- _REQUIREMENT_
Copy exactly. Begin at the line containing "ser algo único). Por…" and stop at the last line of the entries, omitting any pictures.

[Dataset entries]
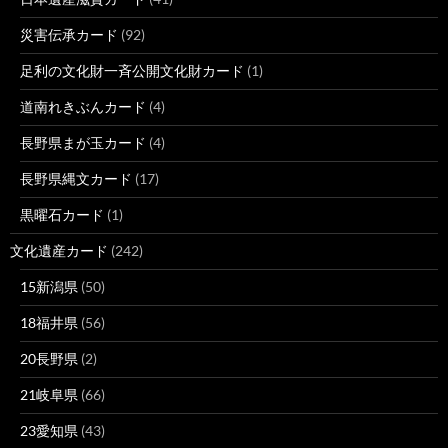
災害伝承カード
(92)
足利の文化財一斉公開文化財カード
(1)
道南れきぶんカード
(4)
長野県まが玉カード
(4)
長野県縄文カード
(17)
黒曜石カード
(1)
文化遺産カード
(242)
15新潟県
(50)
18福井県
(56)
20長野県
(2)
21岐阜県
(66)
23愛知県
(43)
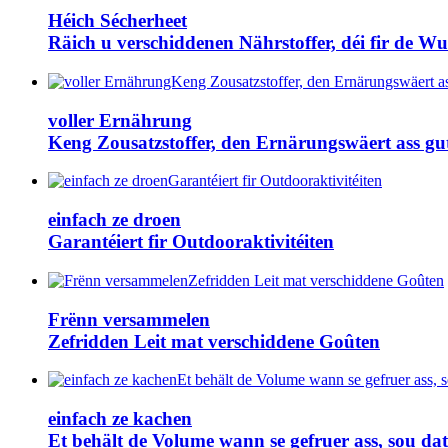
Héich Sécherheet
Räich u verschiddenen Nährstoffer, déi fir de 
voller Ernährung
Keng Zousatzstoffer, den Ernärungswäert ass gu
einfach ze droen
Garantéiert fir Outdooraktivitéiten
Frënn versammelen
Zefridden Leit mat verschiddene Goûten
einfach ze kachen
Et behält de Volume wann se gefruer ass, sou dat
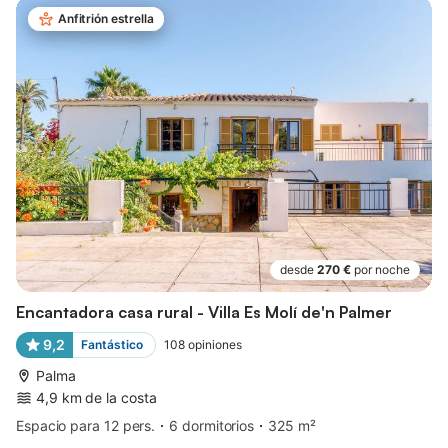
Anfitrión estrella
desde
270 €
por noche
Encantadora casa rural - Villa Es Molí de'n Palmer
9,2
Fantástico
108
opiniones
Palma
4,9 km de la costa
Espacio para 12 pers.
6 dormitorios
325 m²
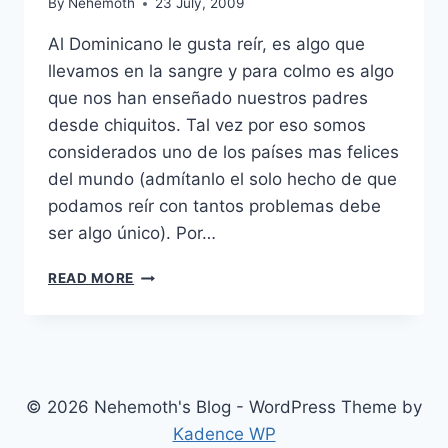
By
Nehemoth
23 July, 2009
Al Dominicano le gusta reír, es algo que
llevamos en la sangre y para colmo es algo
que nos han enseñado nuestros padres
desde chiquitos. Tal vez por eso somos
considerados uno de los países mas felices
del mundo (admítanlo el solo hecho de que
podamos reír con tantos problemas debe
ser algo único). Por…
THE
READ MORE
HANGOVER
(2009)
© 2026 Nehemoth's Blog - WordPress Theme by
Kadence WP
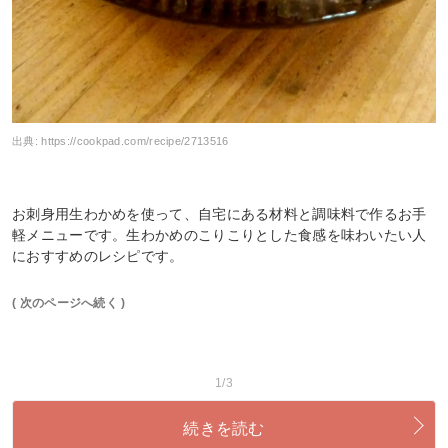
出典:
https://cookpad.com/recipe/2713516
お刺身用生わかめを使って、自宅にある材料と調味料で作るお手
軽メニューです。生わかめのこりこりとした食感を味わいたい人
におすすめのレシピです。
( 次のページへ続く )
1/3
続きを読む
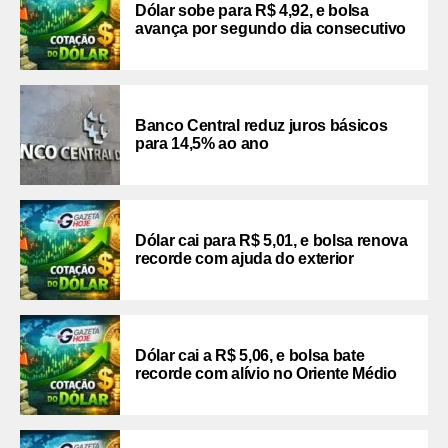
Dólar sobe para R$ 4,92, e bolsa
avança por segundo dia consecutivo
Banco Central reduz juros básicos
para 14,5% ao ano
Dólar cai para R$ 5,01, e bolsa renova
recorde com ajuda do exterior
Dólar cai a R$ 5,06, e bolsa bate
recorde com alívio no Oriente Médio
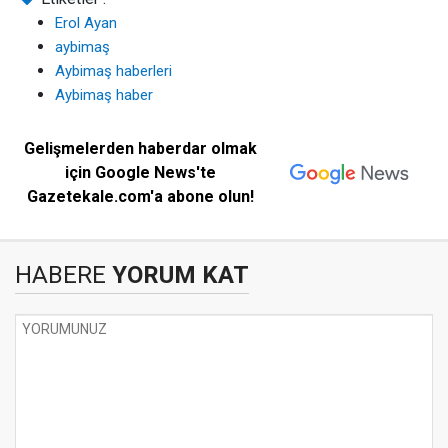
Erol Ayan
aybimaş
Aybimaş haberleri
Aybimaş haber
Gelişmelerden haberdar olmak
için Google News'te
Gazetekale.com'a abone olun!
HABERE
YORUM KAT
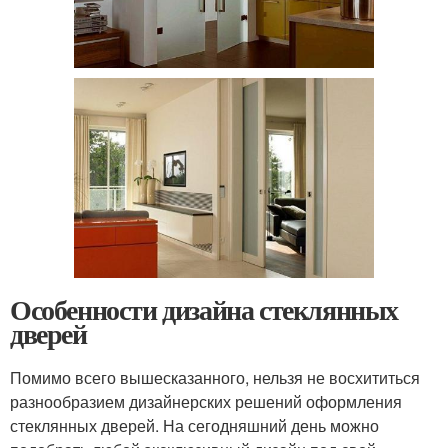
Особенности дизайна стеклянных
дверей
Помимо всего вышесказанного, нельзя не восхититься
разнообразием дизайнерских решений оформления
стеклянных дверей. На сегодняшний день можно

- _YOUR RESPONSE_
ser algo único). Por…
THE
READ MORE
HANGOVER
(2009)
© 2026 Nehemoth's Blog - WordPress Theme by
Kadence WP
出典:
https://cookpad.com/recipe/2713516
お刺身用生わかめを使って、自宅にある材料と調味料で作るお手
軽メニューです。生わかめのこりこりとした食感を味わいたい人
におすすめのレシピです。
( 次のページへ続く )
1/3
続きを読む
Dólar sobe para R$ 4,92, e bolsa
avança por segundo dia consecutivo
Banco Central reduz juros básicos
para 14,5% ao ano
Dólar cai para R$ 5,01, e bolsa renova
recorde com ajuda do exterior
Dólar cai a R$ 5,06, e bolsa bate
recorde com alívio no Oriente Médio
Erol Ayan
aybimaş
Aybimaş haberleri
Aybimaş haber
Gelişmelerden haberdar olmak
için Google News'te
Gazetekale.com'a abone olun!
HABERE
YORUM KAT
Особенности дизайна стеклянных
дверей
Помимо всего вышесказанного, нельзя не восхититься
разнообразием дизайнерских решений оформления
стеклянных дверей. На сегодняшний день можно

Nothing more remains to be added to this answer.